Mais il est mieux encore
de dire que le modernisme est une illusion technologique prétendant
toucher au miracle et remplacer la grâce des pseudo
« nostalgistes ». Entendons par nostalgie ici : le
refus de renier ses valeurs et « le jugement de valeur »
porté sur ce refus de vente.
Cela va encore mieux
d'affirmer haut et fort que « l'ordre de justice et d'honneur »
incarnant prétendument cette affreuse nostalgie n'a
rien à voir avec le passé. Avec un passé temporellement
dépassé, sur la ruine duquel
le monde moderne se serait édifié.
Ces valeurs, comme chacun sait,
ne sont ni temporelles ni temporaires.
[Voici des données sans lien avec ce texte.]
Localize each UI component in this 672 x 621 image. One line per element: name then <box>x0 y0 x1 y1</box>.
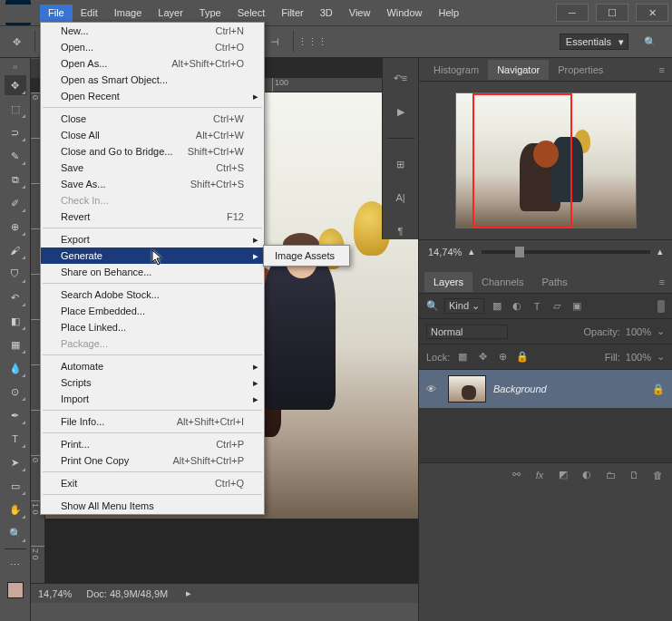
menu-item-exit[interactable]: ExitCtrl+Q <box>41 475 264 491</box>
maximize-button[interactable]: ☐ <box>596 4 628 22</box>
distribute-icon[interactable]: ⋮⋮⋮ <box>301 31 323 53</box>
menu-item-open-as-smart-object[interactable]: Open as Smart Object... <box>41 72 264 88</box>
menu-window[interactable]: Window <box>378 5 430 23</box>
lock-all-icon[interactable]: 🔒 <box>515 350 530 364</box>
menu-help[interactable]: Help <box>431 5 468 23</box>
menu-item-open[interactable]: Open...Ctrl+O <box>41 39 264 55</box>
foreground-color-swatch[interactable] <box>7 582 24 598</box>
brush-tool[interactable]: 🖌 <box>5 240 26 260</box>
layer-mask-icon[interactable]: ◩ <box>556 468 570 482</box>
adjustments-panel-icon[interactable]: ⊞ <box>392 157 410 172</box>
type-tool[interactable]: T <box>5 429 26 449</box>
lock-position-icon[interactable]: ✥ <box>475 350 490 364</box>
stamp-tool[interactable]: ⛉ <box>5 264 26 284</box>
layers-panel-menu-icon[interactable]: ≡ <box>652 277 672 287</box>
menu-file[interactable]: File <box>40 5 73 23</box>
menu-edit[interactable]: Edit <box>73 5 106 23</box>
menu-item-open-as[interactable]: Open As...Alt+Shift+Ctrl+O <box>41 55 264 72</box>
navigator-thumbnail[interactable] <box>455 92 637 228</box>
layer-thumbnail[interactable] <box>448 375 486 403</box>
menu-item-print-one-copy[interactable]: Print One CopyAlt+Shift+Ctrl+P <box>41 452 264 469</box>
tab-navigator[interactable]: Navigator <box>488 60 549 80</box>
healing-tool[interactable]: ⊕ <box>5 217 26 237</box>
paragraph-panel-icon[interactable]: ¶ <box>392 224 410 239</box>
character-panel-icon[interactable]: A| <box>392 190 410 206</box>
zoom-in-icon[interactable]: ▴ <box>657 246 663 257</box>
menu-filter[interactable]: Filter <box>273 5 311 23</box>
menu-3d[interactable]: 3D <box>312 5 341 23</box>
workspace-selector[interactable]: Essentials <box>560 34 628 50</box>
menu-item-close-and-go-to-bridge[interactable]: Close and Go to Bridge...Shift+Ctrl+W <box>41 143 264 160</box>
marquee-tool[interactable]: ⬚ <box>5 99 26 119</box>
menu-layer[interactable]: Layer <box>150 5 191 23</box>
delete-layer-icon[interactable]: 🗑 <box>650 468 665 482</box>
tab-properties[interactable]: Properties <box>549 60 612 80</box>
menu-item-automate[interactable]: Automate▸ <box>41 358 264 374</box>
menu-item-import[interactable]: Import▸ <box>41 391 264 407</box>
path-select-tool[interactable]: ➤ <box>5 452 26 472</box>
filter-toggle[interactable] <box>657 300 665 313</box>
menu-item-file-info[interactable]: File Info...Alt+Shift+Ctrl+I <box>41 413 264 430</box>
eraser-tool[interactable]: ◧ <box>5 311 26 331</box>
menu-item-show-all-menu-items[interactable]: Show All Menu Items <box>41 498 264 514</box>
menu-item-revert[interactable]: RevertF12 <box>41 209 264 225</box>
lasso-tool[interactable]: ⊃ <box>5 122 26 142</box>
menu-item-place-embedded[interactable]: Place Embedded... <box>41 303 264 319</box>
tab-layers[interactable]: Layers <box>424 272 472 292</box>
minimize-button[interactable]: ─ <box>556 4 589 22</box>
filter-shape-icon[interactable]: ▱ <box>550 299 564 314</box>
align-right-icon[interactable]: ⊣ <box>264 31 286 53</box>
layer-name[interactable]: Background <box>493 383 547 394</box>
tab-paths[interactable]: Paths <box>533 272 577 292</box>
pen-tool[interactable]: ✒ <box>5 405 26 425</box>
gradient-tool[interactable]: ▦ <box>5 335 26 354</box>
new-layer-icon[interactable]: 🗋 <box>627 468 641 482</box>
layer-row-background[interactable]: 👁 Background 🔒 <box>419 370 672 408</box>
zoom-tool[interactable]: 🔍 <box>5 523 26 543</box>
edit-toolbar[interactable]: ⋯ <box>5 555 26 575</box>
menu-item-search-adobe-stock[interactable]: Search Adobe Stock... <box>41 286 264 303</box>
actions-panel-icon[interactable]: ▶ <box>392 104 410 120</box>
menu-item-close-all[interactable]: Close AllAlt+Ctrl+W <box>41 127 264 143</box>
opacity-value[interactable]: 100% <box>626 326 651 337</box>
new-group-icon[interactable]: 🗀 <box>603 468 618 482</box>
tab-channels[interactable]: Channels <box>472 272 532 292</box>
shape-tool[interactable]: ▭ <box>5 476 26 496</box>
menu-item-save[interactable]: SaveCtrl+S <box>41 160 264 176</box>
quick-select-tool[interactable]: ✎ <box>5 146 26 166</box>
menu-item-export[interactable]: Export▸ <box>41 231 264 247</box>
hand-tool[interactable]: ✋ <box>5 500 26 519</box>
new-fill-layer-icon[interactable]: ◐ <box>579 468 594 482</box>
blend-mode-select[interactable]: Normal <box>426 325 508 339</box>
layer-filter-kind[interactable]: Kind ⌄ <box>444 298 484 314</box>
layer-lock-icon[interactable]: 🔒 <box>652 383 665 395</box>
filter-smart-icon[interactable]: ▣ <box>570 299 584 314</box>
filter-adjust-icon[interactable]: ◐ <box>510 299 524 314</box>
layer-fx-icon[interactable]: fx <box>532 468 547 482</box>
filter-type-icon[interactable]: T <box>530 299 544 314</box>
menu-item-close[interactable]: CloseCtrl+W <box>41 111 264 127</box>
navigator-view-box[interactable] <box>472 93 572 228</box>
filter-pixel-icon[interactable]: ▩ <box>490 299 504 314</box>
navigator-zoom-slider[interactable] <box>482 250 650 254</box>
menu-item-place-linked[interactable]: Place Linked... <box>41 319 264 335</box>
search-icon[interactable]: 🔍 <box>639 31 661 53</box>
tab-histogram[interactable]: Histogram <box>424 60 488 80</box>
lock-artboard-icon[interactable]: ⊕ <box>495 350 510 364</box>
close-button[interactable]: ✕ <box>636 4 668 22</box>
menu-item-save-as[interactable]: Save As...Shift+Ctrl+S <box>41 176 264 192</box>
eyedropper-tool[interactable]: ✐ <box>5 193 26 213</box>
layer-visibility-icon[interactable]: 👁 <box>426 383 441 394</box>
panel-menu-icon[interactable]: ≡ <box>652 64 672 75</box>
dodge-tool[interactable]: ⊙ <box>5 382 26 402</box>
move-tool[interactable]: ✥ <box>5 75 26 95</box>
link-layers-icon[interactable]: ⚯ <box>509 468 523 482</box>
blur-tool[interactable]: 💧 <box>5 358 26 378</box>
menu-view[interactable]: View <box>341 5 379 23</box>
submenu-image-assets[interactable]: Image Assets <box>264 247 349 264</box>
menu-image[interactable]: Image <box>106 5 151 23</box>
lock-pixels-icon[interactable]: ▩ <box>455 350 470 364</box>
zoom-out-icon[interactable]: ▴ <box>469 246 474 257</box>
menu-item-scripts[interactable]: Scripts▸ <box>41 374 264 391</box>
menu-item-print[interactable]: Print...Ctrl+P <box>41 436 264 452</box>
Pas plus que celles de
l'enfance d'ailleurs, qui font, chez cet écrivain, presque
tout – au sens christique
du terme autant qu'au sens purement humain.
La
vérité pour laquelle Bernanos se battit de toutes ses forces et
jusqu'à la fin est bien ailleurs qu'ici et maintenant,
comme le voudraient certains récupérateurs bien intentionnés à sa
gauche et
au delà.
Il
faut réfuter l'affirmation gratuite selon laquelle il n'aurait pas
combattu que sous
l'angle de l'Eternité ou de la Philosophia Perennis qui
la cadre sans l'encadrer.
S'il « appela » un monde héroïque,
ce fut d'abord celui des Saints.
Non celui des sages satisfaits
ou de parfaits autorisés,
mais celui du combat spirituel,
qui commence par soi-même, et
que les révoltés
autorisés ont toujours, pour
mémoire du moi,
oublié.
Dire
qu'il ne se voulut qu'une sorte d'écrivain de cet ici et
maintenant-là est un mensonge, une réécriture, une imposture
intellectuelle et morale, une utopie temporelle criminelle à terme,
qu'on essaye de faire endosser à son cadavre polémiste et à la
troupe serrée de ses
textes, dont la lecture même de quelques lignes prouvent toujours au
profane "éclairé"
l'intransigeance éternelle immédiate qu'il
avait chevillée au corps et à l'esprit, plutôt qu'on ne sait
quelle romantique et impatiente nostalgie du moi.
Il
n'y eu jamais une telle
nostalgie chez ce géant spirituel « moderne » et encore
moins d'impatience, mais le bouillonnement d'un sang, plus que d'un
esprit « bouleversé » et
submergé d'émotion du moi,
à l'image médiatico-historique de son « époque ».
Ce
n'est pas la vue des cadavres qui bouleversait Bernanos, même si
ceux-ci pouvaient le faire
vomir parfois : la Grande Guerre ou l'Espagne pseudo
chrétienne fasciste dans
leurs belles oeuvres
ne remirent pas en question, comme chez presque tous, – sa
foi – .
Ce
chrétien de haut vol,
n'ayant finalement pas grand-chose
à voir avec la catholicité temporelle sentimentaliste
établie et son ordre de
fer millénaire, se référait
plus à une Église invisible,
d'abord celle des Saints.
D'abord, enfin
et surtout, comme il l'a
écrit lui-même, très
simplement, une fois pour toute, à l'Évangile,
rien qu'à l'Évangile Suffisant.
Ainsi, est-il
clair et net qu'il ne se référa jamais plus
à l'ailleurs et l'autrefois qu'à l'ici et maintenant, ni
autrement que sur un plan
symbolique, ce qui est bien facile à comprendre pour un humain
authentique d'en bas comme d'en
haut.
Et
que c'est surtout sur ce plan-là
qu'il importe vraiment de l'entendre, et
non dans l'au-delà de son au deçà,
en particulier pour ceux qui
ne font qu'écouter la rumeur urbaine
du moment historique dans sa
triste petite éternité.
Comment
rendre hommage mimiesque
« Grand d'Espagne »
quand on a jeté avec l'eau
du baptême protestant
le code qui permettait la téléportation spirituelle,
comme on largue l'étage
consommé et
consumé d'une fusée « de
lancement », vulgaire vaisseau périmé après
injection de la dose nécessaire,
véhicule politique pseudo bouddhiste des
Frères de la Côte juste bon
pour la casse, prime à l'appui ?
Le
Christianisme des Saints et
de Héros ordinaires
n'aurait été que ce
moyen-là d'arriver à l'humaine extra-destination ?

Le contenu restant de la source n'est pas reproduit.